Stored data entries
________________
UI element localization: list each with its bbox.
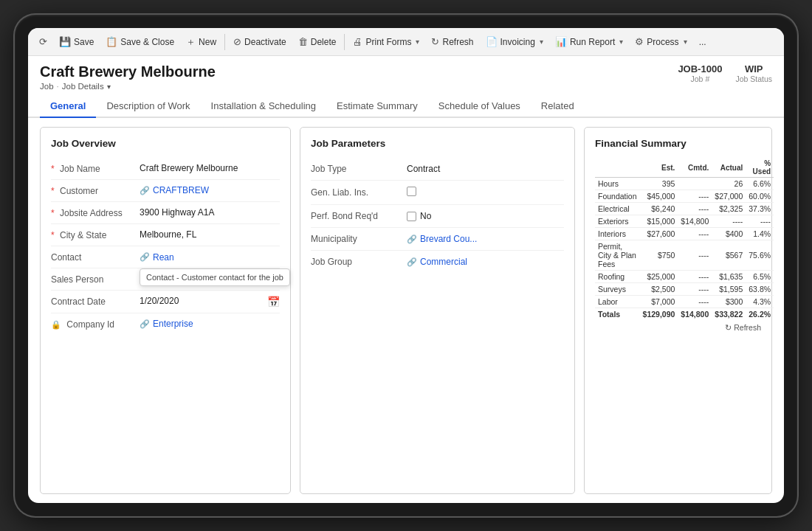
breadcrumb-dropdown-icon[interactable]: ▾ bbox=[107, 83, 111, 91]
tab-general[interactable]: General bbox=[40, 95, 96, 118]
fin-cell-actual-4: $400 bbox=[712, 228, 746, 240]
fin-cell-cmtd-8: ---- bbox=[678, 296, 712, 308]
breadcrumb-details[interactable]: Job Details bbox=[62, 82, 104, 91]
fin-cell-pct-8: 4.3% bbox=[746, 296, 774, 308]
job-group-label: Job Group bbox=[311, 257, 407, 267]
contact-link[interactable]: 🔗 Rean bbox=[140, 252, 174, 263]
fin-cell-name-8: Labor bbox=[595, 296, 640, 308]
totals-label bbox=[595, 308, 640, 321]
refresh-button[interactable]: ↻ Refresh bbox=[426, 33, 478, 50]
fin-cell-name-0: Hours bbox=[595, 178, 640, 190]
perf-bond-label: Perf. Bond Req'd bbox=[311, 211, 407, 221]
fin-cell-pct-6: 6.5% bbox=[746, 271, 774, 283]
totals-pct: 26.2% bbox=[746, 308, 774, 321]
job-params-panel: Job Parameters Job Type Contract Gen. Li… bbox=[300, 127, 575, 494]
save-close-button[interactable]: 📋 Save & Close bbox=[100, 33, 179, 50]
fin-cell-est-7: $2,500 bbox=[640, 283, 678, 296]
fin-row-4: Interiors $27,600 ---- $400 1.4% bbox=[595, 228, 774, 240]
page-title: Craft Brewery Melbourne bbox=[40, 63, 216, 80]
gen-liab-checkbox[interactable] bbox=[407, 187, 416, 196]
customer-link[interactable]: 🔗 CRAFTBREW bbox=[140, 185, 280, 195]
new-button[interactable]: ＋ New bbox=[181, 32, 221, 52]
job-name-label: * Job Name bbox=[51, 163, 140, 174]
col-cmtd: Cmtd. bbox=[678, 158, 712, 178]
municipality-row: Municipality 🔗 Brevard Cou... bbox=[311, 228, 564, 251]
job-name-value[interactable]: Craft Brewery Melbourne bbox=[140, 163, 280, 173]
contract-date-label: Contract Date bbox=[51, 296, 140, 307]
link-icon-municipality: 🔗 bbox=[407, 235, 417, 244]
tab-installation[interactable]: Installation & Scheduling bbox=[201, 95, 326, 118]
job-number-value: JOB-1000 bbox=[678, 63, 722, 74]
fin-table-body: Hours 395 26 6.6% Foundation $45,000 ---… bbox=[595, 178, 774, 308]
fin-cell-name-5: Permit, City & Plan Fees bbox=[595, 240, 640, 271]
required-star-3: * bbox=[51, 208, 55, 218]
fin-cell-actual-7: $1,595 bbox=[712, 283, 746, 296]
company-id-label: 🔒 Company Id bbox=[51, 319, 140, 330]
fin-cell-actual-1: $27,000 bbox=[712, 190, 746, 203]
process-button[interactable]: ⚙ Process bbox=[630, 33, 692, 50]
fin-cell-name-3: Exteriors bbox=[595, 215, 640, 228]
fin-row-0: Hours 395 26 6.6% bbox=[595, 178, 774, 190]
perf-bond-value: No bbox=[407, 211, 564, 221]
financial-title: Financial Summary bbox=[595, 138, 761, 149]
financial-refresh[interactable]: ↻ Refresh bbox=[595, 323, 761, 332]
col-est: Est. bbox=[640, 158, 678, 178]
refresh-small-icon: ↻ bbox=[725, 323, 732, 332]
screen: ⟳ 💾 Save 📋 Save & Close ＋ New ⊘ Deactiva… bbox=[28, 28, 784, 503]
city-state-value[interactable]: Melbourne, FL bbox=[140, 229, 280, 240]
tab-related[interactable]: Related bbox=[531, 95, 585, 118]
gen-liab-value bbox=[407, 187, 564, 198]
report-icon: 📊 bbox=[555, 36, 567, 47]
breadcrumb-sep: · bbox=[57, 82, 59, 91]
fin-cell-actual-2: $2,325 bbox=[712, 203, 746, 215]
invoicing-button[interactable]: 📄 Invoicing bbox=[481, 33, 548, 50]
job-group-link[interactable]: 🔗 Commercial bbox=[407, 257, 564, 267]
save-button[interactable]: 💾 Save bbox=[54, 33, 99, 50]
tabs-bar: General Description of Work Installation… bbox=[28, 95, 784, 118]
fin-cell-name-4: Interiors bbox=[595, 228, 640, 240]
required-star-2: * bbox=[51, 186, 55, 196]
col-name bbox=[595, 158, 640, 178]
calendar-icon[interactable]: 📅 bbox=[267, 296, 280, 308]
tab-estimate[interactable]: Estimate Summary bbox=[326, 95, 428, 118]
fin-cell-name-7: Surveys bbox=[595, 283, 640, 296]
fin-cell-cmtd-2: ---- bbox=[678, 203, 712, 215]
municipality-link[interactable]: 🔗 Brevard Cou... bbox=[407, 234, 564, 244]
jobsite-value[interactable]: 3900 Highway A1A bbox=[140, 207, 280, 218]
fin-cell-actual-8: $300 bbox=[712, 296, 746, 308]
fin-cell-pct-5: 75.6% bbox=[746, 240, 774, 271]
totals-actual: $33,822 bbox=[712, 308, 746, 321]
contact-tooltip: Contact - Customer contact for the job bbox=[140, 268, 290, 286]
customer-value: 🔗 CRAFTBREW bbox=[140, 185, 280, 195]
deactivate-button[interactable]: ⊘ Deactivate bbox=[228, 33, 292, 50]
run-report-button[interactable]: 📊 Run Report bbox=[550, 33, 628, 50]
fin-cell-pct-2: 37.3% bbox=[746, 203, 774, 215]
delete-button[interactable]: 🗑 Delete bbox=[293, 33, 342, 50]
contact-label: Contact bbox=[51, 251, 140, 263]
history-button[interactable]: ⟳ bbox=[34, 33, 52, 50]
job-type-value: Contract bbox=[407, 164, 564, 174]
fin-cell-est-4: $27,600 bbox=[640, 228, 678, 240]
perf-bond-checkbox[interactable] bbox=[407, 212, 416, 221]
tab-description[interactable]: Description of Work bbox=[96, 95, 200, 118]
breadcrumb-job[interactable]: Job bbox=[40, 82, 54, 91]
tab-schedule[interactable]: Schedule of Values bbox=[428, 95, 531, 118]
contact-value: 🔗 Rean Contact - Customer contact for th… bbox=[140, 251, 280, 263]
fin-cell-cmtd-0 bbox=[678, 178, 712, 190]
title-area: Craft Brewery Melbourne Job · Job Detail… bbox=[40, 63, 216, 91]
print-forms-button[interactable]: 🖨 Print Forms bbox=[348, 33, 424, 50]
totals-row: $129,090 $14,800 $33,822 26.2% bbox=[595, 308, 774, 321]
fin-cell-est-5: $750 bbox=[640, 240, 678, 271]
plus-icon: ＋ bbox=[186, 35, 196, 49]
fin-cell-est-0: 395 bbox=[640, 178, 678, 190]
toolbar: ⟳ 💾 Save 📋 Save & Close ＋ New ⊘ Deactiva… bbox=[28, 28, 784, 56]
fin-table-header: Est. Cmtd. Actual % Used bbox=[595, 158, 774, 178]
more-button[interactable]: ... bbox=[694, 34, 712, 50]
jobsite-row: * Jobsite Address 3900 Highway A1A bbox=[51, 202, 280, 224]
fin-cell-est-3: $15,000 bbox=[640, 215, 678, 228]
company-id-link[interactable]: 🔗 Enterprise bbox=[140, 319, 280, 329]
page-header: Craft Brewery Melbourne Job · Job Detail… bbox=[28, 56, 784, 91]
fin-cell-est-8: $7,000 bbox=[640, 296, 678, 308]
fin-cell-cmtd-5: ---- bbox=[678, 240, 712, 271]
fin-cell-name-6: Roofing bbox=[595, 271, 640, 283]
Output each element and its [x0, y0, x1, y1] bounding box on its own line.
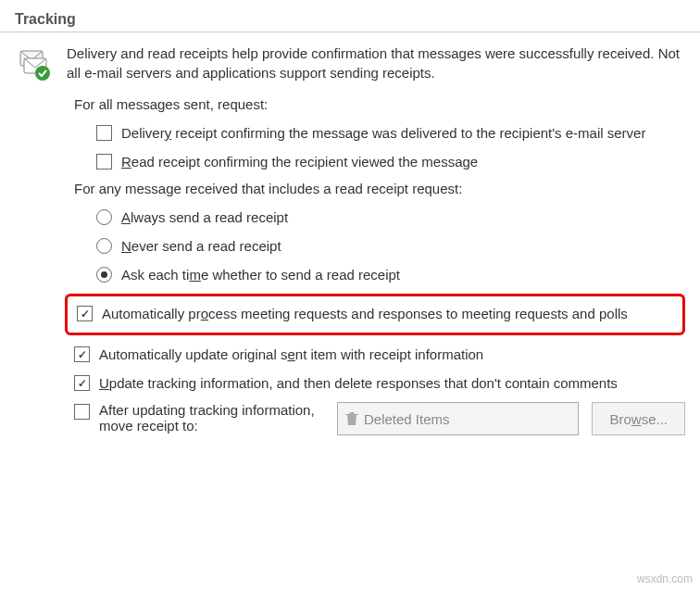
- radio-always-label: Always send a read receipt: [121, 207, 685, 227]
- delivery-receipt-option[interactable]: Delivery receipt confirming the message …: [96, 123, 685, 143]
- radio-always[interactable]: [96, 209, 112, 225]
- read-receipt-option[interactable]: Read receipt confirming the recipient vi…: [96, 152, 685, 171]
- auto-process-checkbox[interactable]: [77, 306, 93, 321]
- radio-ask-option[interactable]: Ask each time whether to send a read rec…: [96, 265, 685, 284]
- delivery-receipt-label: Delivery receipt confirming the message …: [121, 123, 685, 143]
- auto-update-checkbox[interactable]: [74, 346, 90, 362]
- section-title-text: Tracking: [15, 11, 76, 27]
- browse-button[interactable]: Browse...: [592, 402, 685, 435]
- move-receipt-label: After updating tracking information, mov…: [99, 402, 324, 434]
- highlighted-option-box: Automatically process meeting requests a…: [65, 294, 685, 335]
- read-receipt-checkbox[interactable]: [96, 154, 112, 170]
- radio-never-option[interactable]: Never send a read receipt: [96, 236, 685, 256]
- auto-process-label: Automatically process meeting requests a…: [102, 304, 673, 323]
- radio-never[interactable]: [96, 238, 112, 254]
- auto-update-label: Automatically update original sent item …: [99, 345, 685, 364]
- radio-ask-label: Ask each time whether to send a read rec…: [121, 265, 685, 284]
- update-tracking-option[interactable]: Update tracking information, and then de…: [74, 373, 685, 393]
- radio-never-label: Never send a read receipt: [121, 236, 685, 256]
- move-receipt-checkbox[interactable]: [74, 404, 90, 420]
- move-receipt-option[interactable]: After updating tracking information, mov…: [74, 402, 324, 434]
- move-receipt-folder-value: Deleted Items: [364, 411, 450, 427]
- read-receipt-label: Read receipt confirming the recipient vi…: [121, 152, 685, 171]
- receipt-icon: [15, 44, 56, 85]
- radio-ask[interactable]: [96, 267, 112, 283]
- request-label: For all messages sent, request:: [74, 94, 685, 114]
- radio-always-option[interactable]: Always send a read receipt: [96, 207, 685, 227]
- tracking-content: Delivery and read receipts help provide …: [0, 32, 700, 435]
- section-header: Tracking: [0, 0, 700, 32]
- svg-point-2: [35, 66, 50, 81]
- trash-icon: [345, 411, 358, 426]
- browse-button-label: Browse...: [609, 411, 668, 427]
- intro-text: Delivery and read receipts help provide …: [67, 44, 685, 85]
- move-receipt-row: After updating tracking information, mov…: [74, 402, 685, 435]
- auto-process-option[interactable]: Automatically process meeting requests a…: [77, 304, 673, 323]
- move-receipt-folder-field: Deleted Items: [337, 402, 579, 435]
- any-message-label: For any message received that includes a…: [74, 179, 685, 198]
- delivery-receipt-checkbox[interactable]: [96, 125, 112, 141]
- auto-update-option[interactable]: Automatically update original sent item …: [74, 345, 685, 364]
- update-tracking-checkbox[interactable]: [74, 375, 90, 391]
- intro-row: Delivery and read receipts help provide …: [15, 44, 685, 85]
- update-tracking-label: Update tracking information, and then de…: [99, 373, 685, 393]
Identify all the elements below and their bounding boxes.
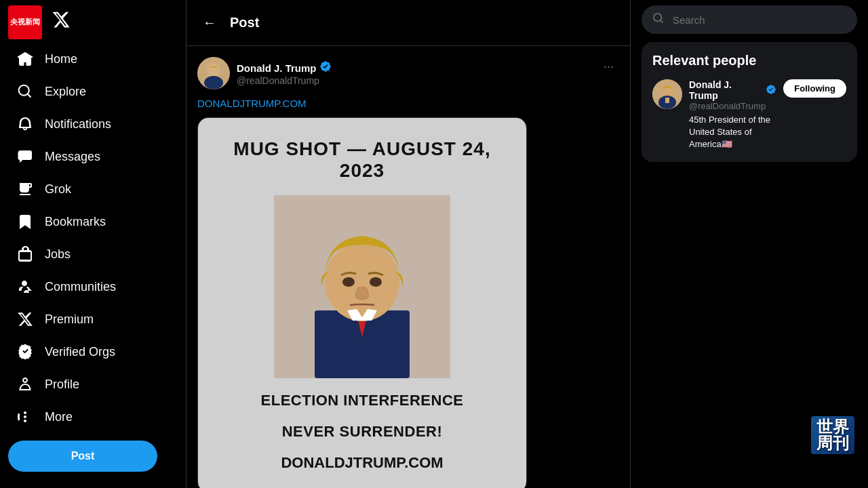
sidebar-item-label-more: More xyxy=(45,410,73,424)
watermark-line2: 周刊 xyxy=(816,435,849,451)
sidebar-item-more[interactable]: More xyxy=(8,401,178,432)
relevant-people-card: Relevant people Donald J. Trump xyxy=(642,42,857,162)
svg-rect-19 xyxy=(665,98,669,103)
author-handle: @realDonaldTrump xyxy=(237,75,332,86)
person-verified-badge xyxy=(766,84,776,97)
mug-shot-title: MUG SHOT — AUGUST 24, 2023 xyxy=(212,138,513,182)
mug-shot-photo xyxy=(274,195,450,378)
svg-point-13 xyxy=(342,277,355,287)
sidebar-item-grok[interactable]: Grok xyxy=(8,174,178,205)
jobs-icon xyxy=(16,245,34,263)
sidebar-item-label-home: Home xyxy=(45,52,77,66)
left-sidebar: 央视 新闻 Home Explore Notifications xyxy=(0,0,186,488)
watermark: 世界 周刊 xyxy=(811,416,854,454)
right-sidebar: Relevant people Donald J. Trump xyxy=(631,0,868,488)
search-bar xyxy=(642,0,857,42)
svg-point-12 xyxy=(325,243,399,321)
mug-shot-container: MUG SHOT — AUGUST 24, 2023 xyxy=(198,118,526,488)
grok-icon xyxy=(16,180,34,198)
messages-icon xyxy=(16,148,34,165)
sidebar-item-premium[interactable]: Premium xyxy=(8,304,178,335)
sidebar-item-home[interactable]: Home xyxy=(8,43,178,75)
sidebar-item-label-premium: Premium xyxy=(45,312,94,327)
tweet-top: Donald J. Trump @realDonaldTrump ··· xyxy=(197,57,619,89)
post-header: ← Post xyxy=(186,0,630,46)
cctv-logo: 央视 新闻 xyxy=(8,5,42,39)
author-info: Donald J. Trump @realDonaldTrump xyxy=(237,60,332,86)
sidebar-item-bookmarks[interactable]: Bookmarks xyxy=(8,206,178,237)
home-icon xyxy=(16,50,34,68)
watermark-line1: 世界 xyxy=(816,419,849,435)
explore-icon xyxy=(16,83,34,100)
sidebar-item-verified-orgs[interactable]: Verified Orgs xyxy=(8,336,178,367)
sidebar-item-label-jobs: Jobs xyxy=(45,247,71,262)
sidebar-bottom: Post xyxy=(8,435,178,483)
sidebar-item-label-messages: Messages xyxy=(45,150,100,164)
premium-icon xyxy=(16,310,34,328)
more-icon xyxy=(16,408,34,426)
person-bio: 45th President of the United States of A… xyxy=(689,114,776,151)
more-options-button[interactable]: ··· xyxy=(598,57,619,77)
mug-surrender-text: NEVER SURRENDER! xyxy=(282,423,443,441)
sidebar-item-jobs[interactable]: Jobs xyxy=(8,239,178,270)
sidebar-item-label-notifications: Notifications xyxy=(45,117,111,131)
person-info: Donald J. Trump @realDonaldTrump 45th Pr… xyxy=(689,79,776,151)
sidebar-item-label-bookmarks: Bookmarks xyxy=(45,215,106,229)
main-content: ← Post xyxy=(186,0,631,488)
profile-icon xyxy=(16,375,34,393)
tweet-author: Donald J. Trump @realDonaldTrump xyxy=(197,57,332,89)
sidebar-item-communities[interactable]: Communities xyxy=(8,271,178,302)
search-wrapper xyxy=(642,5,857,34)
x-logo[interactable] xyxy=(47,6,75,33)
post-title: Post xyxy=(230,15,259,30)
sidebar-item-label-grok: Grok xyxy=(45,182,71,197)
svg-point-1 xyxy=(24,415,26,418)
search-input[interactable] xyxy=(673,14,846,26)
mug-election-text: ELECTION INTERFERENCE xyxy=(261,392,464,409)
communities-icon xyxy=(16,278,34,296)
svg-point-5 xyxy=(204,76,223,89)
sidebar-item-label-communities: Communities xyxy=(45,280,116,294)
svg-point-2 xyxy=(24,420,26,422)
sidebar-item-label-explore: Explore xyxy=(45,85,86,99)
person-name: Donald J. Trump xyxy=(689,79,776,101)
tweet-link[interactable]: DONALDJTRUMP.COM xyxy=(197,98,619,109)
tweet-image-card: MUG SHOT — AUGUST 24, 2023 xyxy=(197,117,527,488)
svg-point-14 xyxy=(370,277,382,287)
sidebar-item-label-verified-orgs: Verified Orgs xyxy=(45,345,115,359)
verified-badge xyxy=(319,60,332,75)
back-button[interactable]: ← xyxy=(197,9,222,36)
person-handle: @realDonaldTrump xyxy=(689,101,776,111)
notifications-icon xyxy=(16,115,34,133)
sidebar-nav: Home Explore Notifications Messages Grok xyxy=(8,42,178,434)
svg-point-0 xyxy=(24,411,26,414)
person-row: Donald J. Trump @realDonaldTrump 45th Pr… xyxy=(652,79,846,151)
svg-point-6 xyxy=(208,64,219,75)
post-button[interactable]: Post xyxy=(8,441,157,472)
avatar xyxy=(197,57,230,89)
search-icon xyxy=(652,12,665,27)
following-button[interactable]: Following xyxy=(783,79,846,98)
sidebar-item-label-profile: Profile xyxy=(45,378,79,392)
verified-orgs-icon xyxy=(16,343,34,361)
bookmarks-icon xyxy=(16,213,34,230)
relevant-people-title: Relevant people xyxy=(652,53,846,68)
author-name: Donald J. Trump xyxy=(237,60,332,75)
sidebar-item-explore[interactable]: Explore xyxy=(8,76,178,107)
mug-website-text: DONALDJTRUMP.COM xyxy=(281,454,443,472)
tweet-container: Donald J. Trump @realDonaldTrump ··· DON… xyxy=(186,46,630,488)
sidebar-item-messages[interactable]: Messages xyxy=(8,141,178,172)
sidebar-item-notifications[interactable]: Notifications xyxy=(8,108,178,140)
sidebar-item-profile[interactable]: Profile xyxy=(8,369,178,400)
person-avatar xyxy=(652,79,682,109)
________________
= PROBLEM TO WORK ON =
Look over the entries for "always", then copy every line that includes that string.

= SOLUTION FOR THIS TASK =
- radio-always-label: Always send a read receipt: [121, 207, 685, 227]
- radio-always[interactable]: [96, 209, 112, 225]
- radio-always-option[interactable]: Always send a read receipt: [96, 207, 685, 227]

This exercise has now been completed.